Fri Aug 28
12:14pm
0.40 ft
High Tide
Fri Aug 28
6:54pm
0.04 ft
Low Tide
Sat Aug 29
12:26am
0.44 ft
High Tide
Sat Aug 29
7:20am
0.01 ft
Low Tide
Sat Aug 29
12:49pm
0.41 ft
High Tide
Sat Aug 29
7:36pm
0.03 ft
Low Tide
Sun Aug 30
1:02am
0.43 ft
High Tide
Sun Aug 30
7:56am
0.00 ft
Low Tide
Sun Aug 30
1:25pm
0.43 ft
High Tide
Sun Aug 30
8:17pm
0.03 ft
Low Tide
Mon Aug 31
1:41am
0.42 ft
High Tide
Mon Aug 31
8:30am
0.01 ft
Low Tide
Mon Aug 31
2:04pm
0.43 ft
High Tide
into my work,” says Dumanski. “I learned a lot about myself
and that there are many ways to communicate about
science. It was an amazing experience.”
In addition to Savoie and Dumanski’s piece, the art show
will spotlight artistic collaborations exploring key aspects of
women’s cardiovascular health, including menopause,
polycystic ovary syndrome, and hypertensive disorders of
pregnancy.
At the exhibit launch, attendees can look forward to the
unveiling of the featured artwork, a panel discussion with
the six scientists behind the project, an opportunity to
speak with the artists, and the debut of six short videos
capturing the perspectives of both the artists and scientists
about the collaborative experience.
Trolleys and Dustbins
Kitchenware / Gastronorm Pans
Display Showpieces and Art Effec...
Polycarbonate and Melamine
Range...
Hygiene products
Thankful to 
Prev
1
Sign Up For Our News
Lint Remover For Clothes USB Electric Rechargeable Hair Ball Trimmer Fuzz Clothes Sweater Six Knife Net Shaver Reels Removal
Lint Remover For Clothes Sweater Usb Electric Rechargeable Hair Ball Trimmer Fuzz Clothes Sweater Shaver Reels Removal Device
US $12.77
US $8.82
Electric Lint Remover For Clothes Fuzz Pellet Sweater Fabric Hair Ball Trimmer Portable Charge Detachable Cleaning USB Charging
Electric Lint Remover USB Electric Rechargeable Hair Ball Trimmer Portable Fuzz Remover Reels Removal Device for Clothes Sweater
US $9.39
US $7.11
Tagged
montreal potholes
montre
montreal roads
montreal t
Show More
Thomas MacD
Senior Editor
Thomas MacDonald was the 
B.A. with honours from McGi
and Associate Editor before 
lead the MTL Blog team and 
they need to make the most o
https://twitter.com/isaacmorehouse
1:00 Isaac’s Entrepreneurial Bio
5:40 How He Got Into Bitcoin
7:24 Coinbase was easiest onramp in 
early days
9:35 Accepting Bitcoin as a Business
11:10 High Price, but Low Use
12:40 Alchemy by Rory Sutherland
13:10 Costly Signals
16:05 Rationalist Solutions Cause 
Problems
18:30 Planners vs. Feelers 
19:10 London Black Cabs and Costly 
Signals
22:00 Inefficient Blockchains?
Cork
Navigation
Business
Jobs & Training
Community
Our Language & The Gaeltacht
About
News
■ ■ ■ ■
In your response, reproduce the records exactly, every one.

Answer:
Fri Aug 28
12:14pm
0.40 ft
High Tide
Fri Aug 28
6:54pm
0.04 ft
Low Tide
Sat Aug 29
12:26am
0.44 ft
High Tide
Sat Aug 29
7:20am
0.01 ft
Low Tide
Sat Aug 29
12:49pm
0.41 ft
High Tide
Sat Aug 29
7:36pm
0.03 ft
Low Tide
Sun Aug 30
1:02am
0.43 ft
High Tide
Sun Aug 30
7:56am
0.00 ft
Low Tide
Sun Aug 30
1:25pm
0.43 ft
High Tide
Sun Aug 30
8:17pm
0.03 ft
Low Tide
Mon Aug 31
1:41am
0.42 ft
High Tide
Mon Aug 31
8:30am
0.01 ft
Low Tide
Mon Aug 31
2:04pm
0.43 ft
High Tide
into my work,” says Dumanski. “I learned a lot about myself
and that there are many ways to communicate about
science. It was an amazing experience.”
In addition to Savoie and Dumanski’s piece, the art show
will spotlight artistic collaborations exploring key aspects of
women’s cardiovascular health, including menopause,
polycystic ovary syndrome, and hypertensive disorders of
pregnancy.
At the exhibit launch, attendees can look forward to the
unveiling of the featured artwork, a panel discussion with
the six scientists behind the project, an opportunity to
speak with the artists, and the debut of six short videos
capturing the perspectives of both the artists and scientists
about the collaborative experience.
Trolleys and Dustbins
Kitchenware / Gastronorm Pans
Display Showpieces and Art Effec...
Polycarbonate and Melamine
Range...
Hygiene products
Thankful to 
Prev
1
Sign Up For Our News
Lint Remover For Clothes USB Electric Rechargeable Hair Ball Trimmer Fuzz Clothes Sweater Six Knife Net Shaver Reels Removal
Lint Remover For Clothes Sweater Usb Electric Rechargeable Hair Ball Trimmer Fuzz Clothes Sweater Shaver Reels Removal Device
US $12.77
US $8.82
Electric Lint Remover For Clothes Fuzz Pellet Sweater Fabric Hair Ball Trimmer Portable Charge Detachable Cleaning USB Charging
Electric Lint Remover USB Electric Rechargeable Hair Ball Trimmer Portable Fuzz Remover Reels Removal Device for Clothes Sweater
US $9.39
US $7.11
Tagged
montreal potholes
montre
montreal roads
montreal t
Show More
Thomas MacD
Senior Editor
Thomas MacDonald was the 
B.A. with honours from McGi
and Associate Editor before 
lead the MTL Blog team and 
they need to make the most o
https://twitter.com/isaacmorehouse
1:00 Isaac’s Entrepreneurial Bio
5:40 How He Got Into Bitcoin
7:24 Coinbase was easiest onramp in 
early days
9:35 Accepting Bitcoin as a Business
11:10 High Price, but Low Use
12:40 Alchemy by Rory Sutherland
13:10 Costly Signals
16:05 Rationalist Solutions Cause 
Problems
18:30 Planners vs. Feelers 
19:10 London Black Cabs and Costly 
Signals
22:00 Inefficient Blockchains?
Cork
Navigation
Business
Jobs & Training
Community
Our Language & The Gaeltacht
About
News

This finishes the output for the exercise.